A client has enquired about connecting thier management platform (which we constructed) to thier payment handler to automatically handle transactions.
At current no sensitive information is stored in terms of bank/card details - but this will now be required. From a security perspective I have worked on several projects whilst in a different employ and have no problems with the technical aspects.
However, as this is my first project by my own company with these requirements I am not 100% sure on the legal/bureaucratic requirements, and just want to clarify them before taking the project on.
Proposed technical setup (key points, not complete):
- Management system runs on Internal server on clients network. The network has access to the internet.
- Network accesses the internet through hardware firewall.
- Server has additional software firewall.

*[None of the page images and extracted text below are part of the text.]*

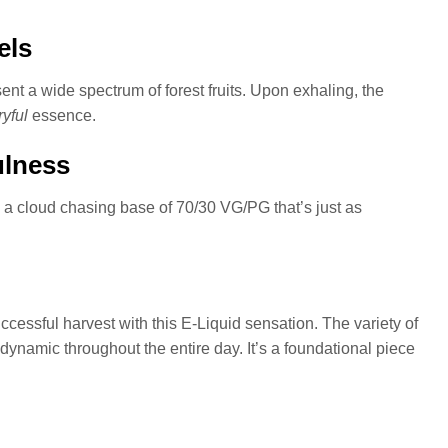
els
ent a wide spectrum of forest fruits. Upon exhaling, the
ryful
essence.
ulness
s a cloud chasing base of 70/30 VG/PG that’s just as
ccessful harvest with this E-Liquid sensation. The variety of
dynamic throughout the entire day. It’s a foundational piece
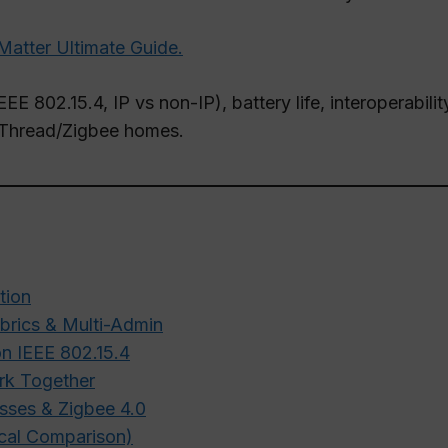
Matter Ultimate Guide.
EEE 802.15.4, IP vs non-IP), battery life, interoperabil
er/Thread/Zigbee homes.
tion
abrics & Multi-Admin
n IEEE 802.15.4
rk Together
sses & Zigbee 4.0
ical Comparison)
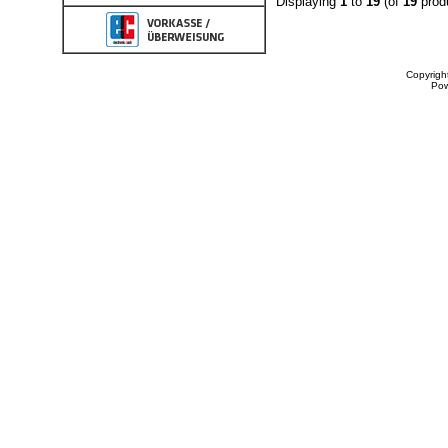
Displaying
1
to
19
(of
19
prod
Copyrigh
Po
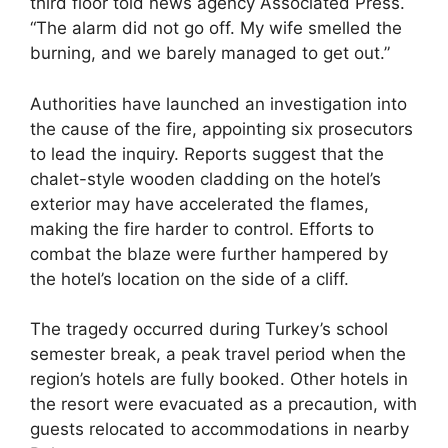
third floor told news agency Associated Press.
“The alarm did not go off. My wife smelled the
burning, and we barely managed to get out.”
Authorities have launched an investigation into
the cause of the fire, appointing six prosecutors
to lead the inquiry. Reports suggest that the
chalet-style wooden cladding on the hotel’s
exterior may have accelerated the flames,
making the fire harder to control. Efforts to
combat the blaze were further hampered by
the hotel’s location on the side of a cliff.
The tragedy occurred during Turkey’s school
semester break, a peak travel period when the
region’s hotels are fully booked. Other hotels in
the resort were evacuated as a precaution, with
guests relocated to accommodations in nearby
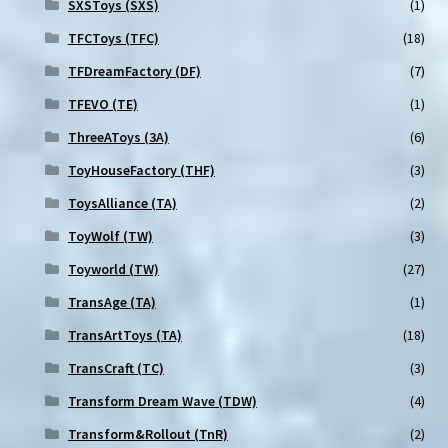
SXSToys (SXS)
(1)
TFCToys (TFC)
(18)
TFDreamFactory (DF)
(7)
TFEVO (TE)
(1)
ThreeAToys (3A)
(6)
ToyHouseFactory (THF)
(3)
ToysAlliance (TA)
(2)
ToyWolf (TW)
(3)
Toyworld (TW)
(27)
TransAge (TA)
(1)
TransArtToys (TA)
(18)
TransCraft (TC)
(3)
Transform Dream Wave (TDW)
(4)
Transform&Rollout (TnR)
(2)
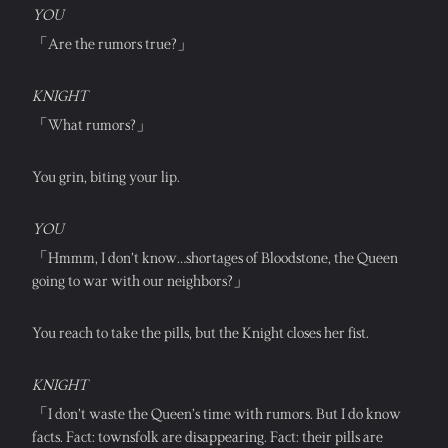
YOU
「Are the rumors true?」
KNIGHT
「What rumors?」
You grin, biting your lip.
YOU
「Hmmm, I don’t know…shortages of Bloodstone, the Queen 
going to war with our neighbors?」
You reach to take the pills, but the Knight closes her fist.
KNIGHT
「I don’t waste the Queen’s time with rumors. But I do know 
facts. Fact: townsfolk are disappearing. Fact: their pills are 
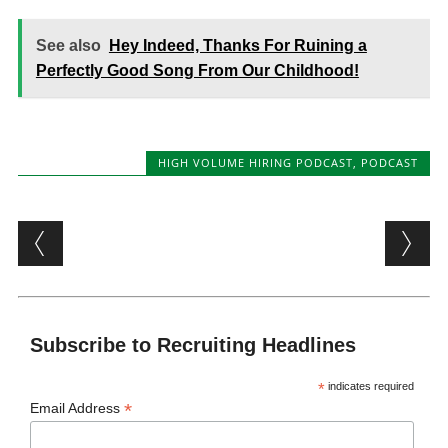
See also
Hey Indeed, Thanks For Ruining a
Perfectly Good Song From Our Childhood!
HIGH VOLUME HIRING PODCAST
,
PODCAST
Post navigation
Subscribe to Recruiting Headlines
*
indicates required
*
Email Address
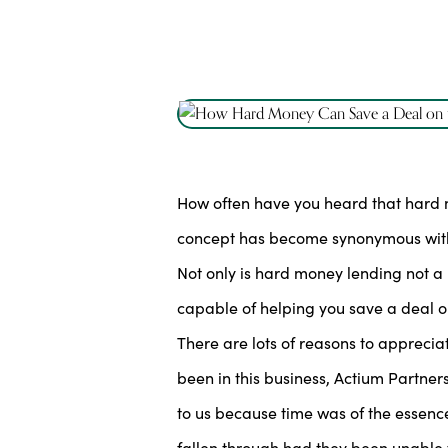
How often have you heard that hard mon
concept has become synonymous with h
Not only is hard money lending not a l
capable of helping you save a deal on
There are lots of reasons to appreci
been in this business, Actium Partner
to us because time was of the essence
fallen through had they been unable 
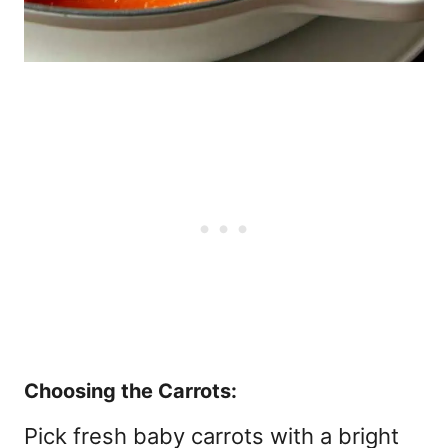
Choosing the Carrots:
Pick fresh baby carrots with a bright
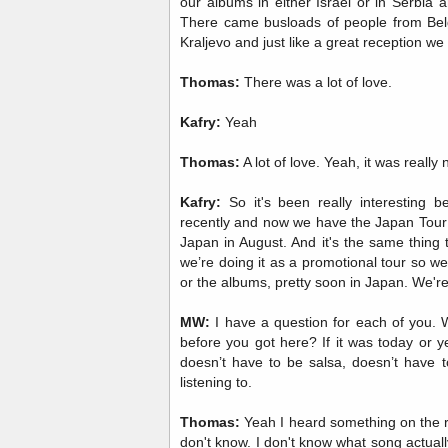
our albums in either Israel or in Serbia
There came busloads of people from Belgr
Kraljevo and just like a great reception we
Thomas:
There was a lot of love.
Kafry:
Yeah
Thomas:
A lot of love. Yeah, it was really 
Kafry:
So it's been really interesting
recently and now we have the Japan Tour 
Japan in August. And it's the same thing 
we’re doing it as a promotional tour so w
or the albums, pretty soon in Japan. We're
MW:
I have a question for each of you. W
before you got here? If it was today or y
doesn’t have to be salsa, doesn’t have t
listening to.
Thomas:
Yeah I heard something on the r
don't know. I don't know what song actually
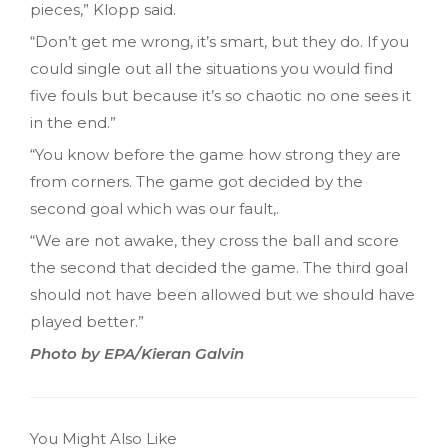
pieces,” Klopp said.
“Don’t get me wrong, it’s smart, but they do. If you
could single out all the situations you would find
five fouls but because it’s so chaotic no one sees it
in the end.”
“You know before the game how strong they are
from corners. The game got decided by the
second goal which was our fault,.
“We are not awake, they cross the ball and score
the second that decided the game. The third goal
should not have been allowed but we should have
played better.”
Photo by EPA/Kieran Galvin
You Might Also Like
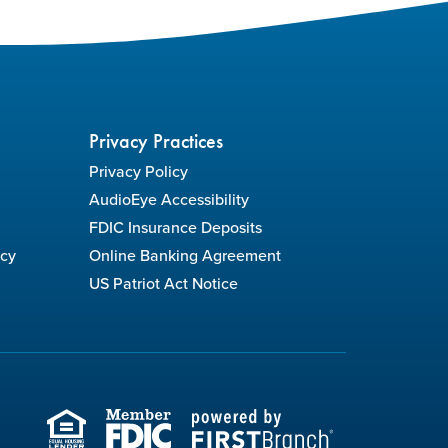
Privacy Practices
Privacy Policy
AudioEye Accessibility
FDIC Insurance Deposits
icy
Online Banking Agreement
US Patriot Act Notice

- Management platform runs as a web application on the server, staff access via a browser on thier terminals (internally, never over the internet). Log-in is required. Users only see minimum necessary detail. Payment details especially limited.
- Card & Senstive details encrypted. Encryption key not stored on server drives.
My key questions:
1. Does the PCI DSS even apply here ? - The wording is vauge and card details are not collected over the internet. However, they will be transmitted via the internet to the payment handler.
2. All the requirements for PCI compliance are actually met. The client will count as a level 4 merchant - If so I presume they will need to do the self assessment questionare and have regular 'security scans' by a third party ? (Again, wording is vauge)
3. Aside from the PCI DSS are there any other mandatory compliance schemes I should be aware of ? (i.e PA-DSS ?)
Thanks in advance. Technical suggestions are always welcome but really i'm trying to get my head round a pile of badly written and vaugue, ambiguous documents which don't clearly lay out my legal obligations.